◆ **EXERCISE**
Your answer must be the records below, repeated exactly, with every picture left out.

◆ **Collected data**
>>>

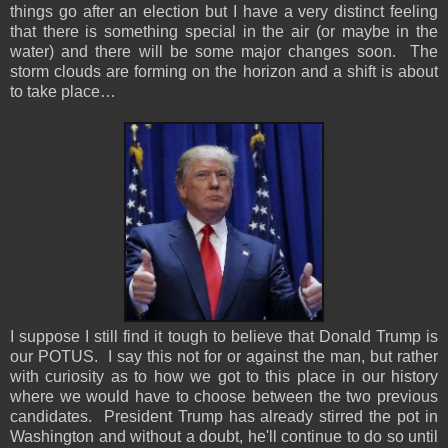
things go after an election but I have a very distinct feeling
that there is something special in the air (or maybe in the
water) and there will be some major changes soon. The
storm clouds are forming on the horizon and a shift is about
to take place…
I suppose I still find it tough to believe that Donald Trump is
our POTUS. I say this not for or against the man, but rather
with curiosity as to how we got to this place in our history
where we would have to choose between the two previous
candidates. President Trump has already stirred the pot in
Washington and without a doubt, he'll continue to do so until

<<<

◆ **RESULT FOR THIS EXERCISE**
things go after an election but I have a very distinct feeling
that there is something special in the air (or maybe in the
water) and there will be some major changes soon. The
storm clouds are forming on the horizon and a shift is about
to take place…
I suppose I still find it tough to believe that Donald Trump is
our POTUS. I say this not for or against the man, but rather
with curiosity as to how we got to this place in our history
where we would have to choose between the two previous
candidates. President Trump has already stirred the pot in
Washington and without a doubt, he'll continue to do so until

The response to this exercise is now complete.